喋くりの仕事を始めて20年以上になるが、私を長きに亘って悩ませるのが機能性発声障害という持病だ。原因は医者も分からんと言うので、自己流で声帯筋肉のストレッチ(喉を開く運動)や、声に効くといわれるサプリメント摂取や、凝り固まった喉周りの筋肉をほぐすネックレス着用や、ありとあらゆるものを試してきた過去がある。金額に換算すれば100万越えだと思う。しかし、やればやるほど調子が悪くなる。本番で声が出なくなったらどうしよう・・・と不安になればなるほど出なくなる。

ふと気付いた。
「ええ声で喋りたい」と執着している自分に。声が商売道具なのだから「絶好調を維持するのがプロの証」とこだわり過ぎる自分に。そこで、その執着とこだわりを捨てる意識を持って仕事をすると決めて数ヶ月が経つ。その結果は、ここ数日は発声障害が抑えられているようだ。

執着から解放されるにはどうすればいいのか、そのコツは最初難しく感じられたがシンプルに考えてみた。「開き直る」ということだ。
神経質になってあらゆる喉のケアをしても出ない時は出ない。乱暴に喉を使っても出る時は出る。ならばもう開き直って「深く考え過ぎない」ということだ。
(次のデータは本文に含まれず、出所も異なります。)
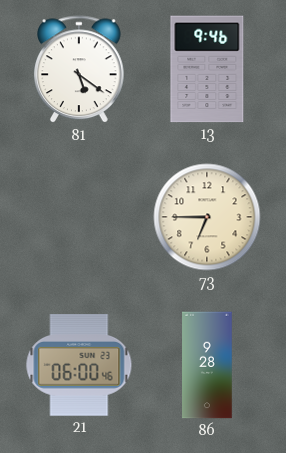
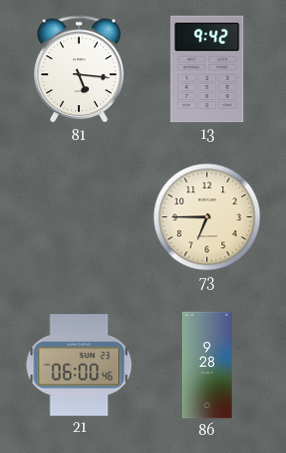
81: 5:21 -> 5:16
13: 9:46 -> 9:42
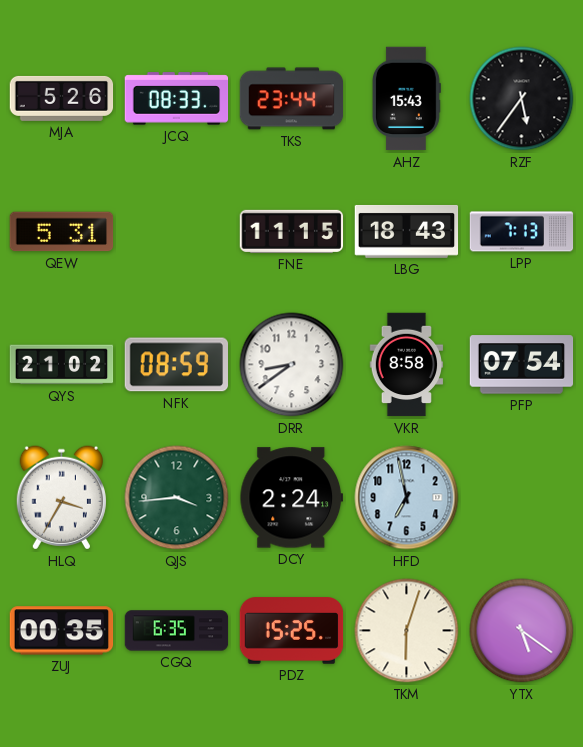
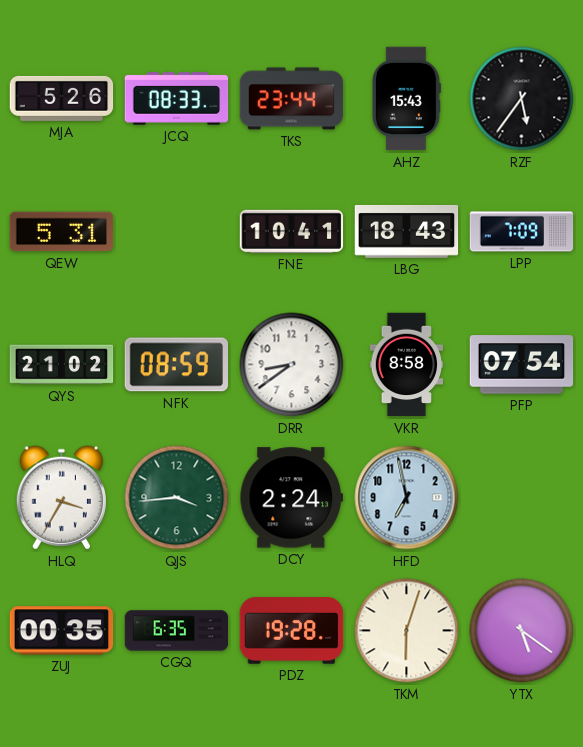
FNE: 11:15 -> 10:41
LPP: 7:13 -> 7:09
PDZ: 15:25 -> 19:28
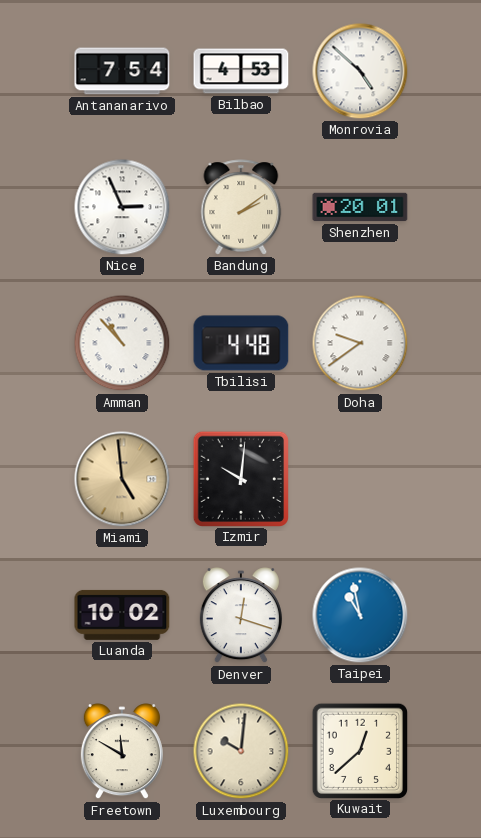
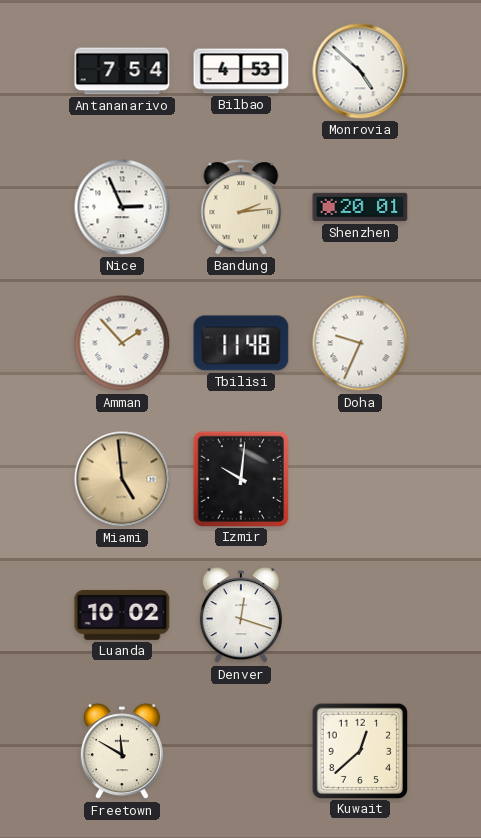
Bandung: 2:09 -> 2:14
Amman: 10:53 -> 1:53
Tbilisi: 4:48 -> 11:48
Doha: 9:39 -> 9:34
Taipei: 10:58 -> none
Luxembourg: 10:01 -> none
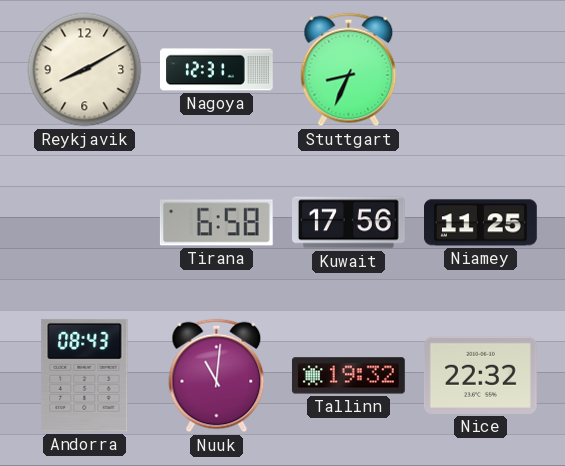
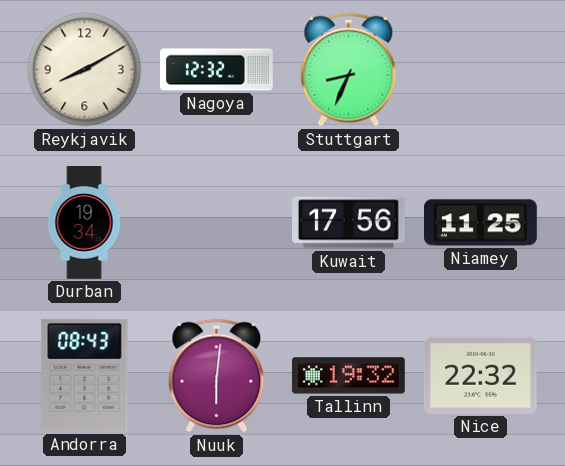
Nagoya: 12:31 -> 12:32
Durban: none -> 19:34
Tirana: 6:58 -> none
Nuuk: 11:01 -> 6:01
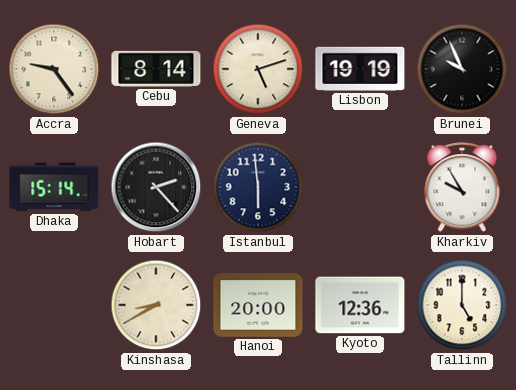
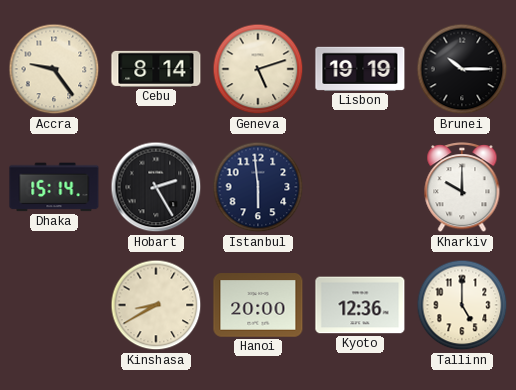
Brunei: 9:56 -> 10:15
Hobart: 2:23 -> 2:25
Kharkiv: 9:55 -> 10:00
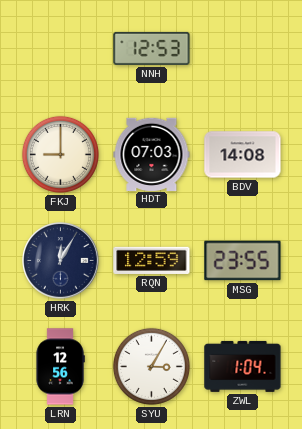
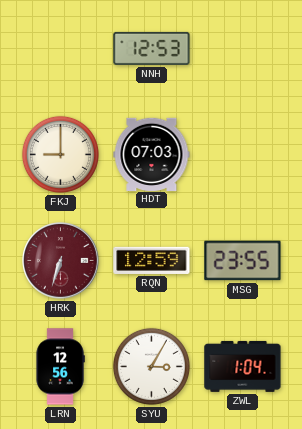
BDV: 14:08 -> none
HRK: 12:05 -> 6:33
HRK dial: navy -> burgundy
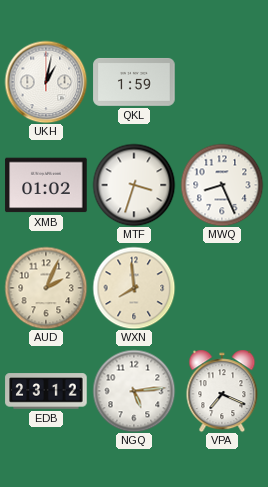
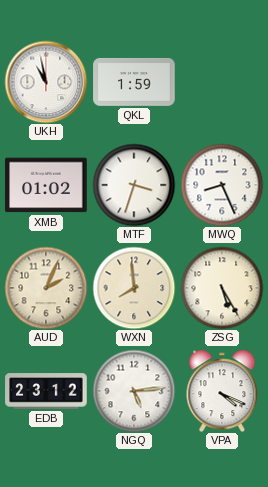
UKH: 1:02 -> 10:58
ZSG: none -> 5:25
VPA: 7:19 -> 4:19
宇宙真理は凄くシンプルな構造なのかも知れない。道を開く魔法のカギは複雑な仕組みではなく、どこにでも売っている普通の南京錠なのかも知れない。

ありがとうございます、感謝。忘れることの難しさを体感するここ数ヶ月。
ありがとうございます、感謝。忘れることの効用を実感するここ数日。
ありがとうございます、感謝。色々な事を気付かせてくれる持病の存在。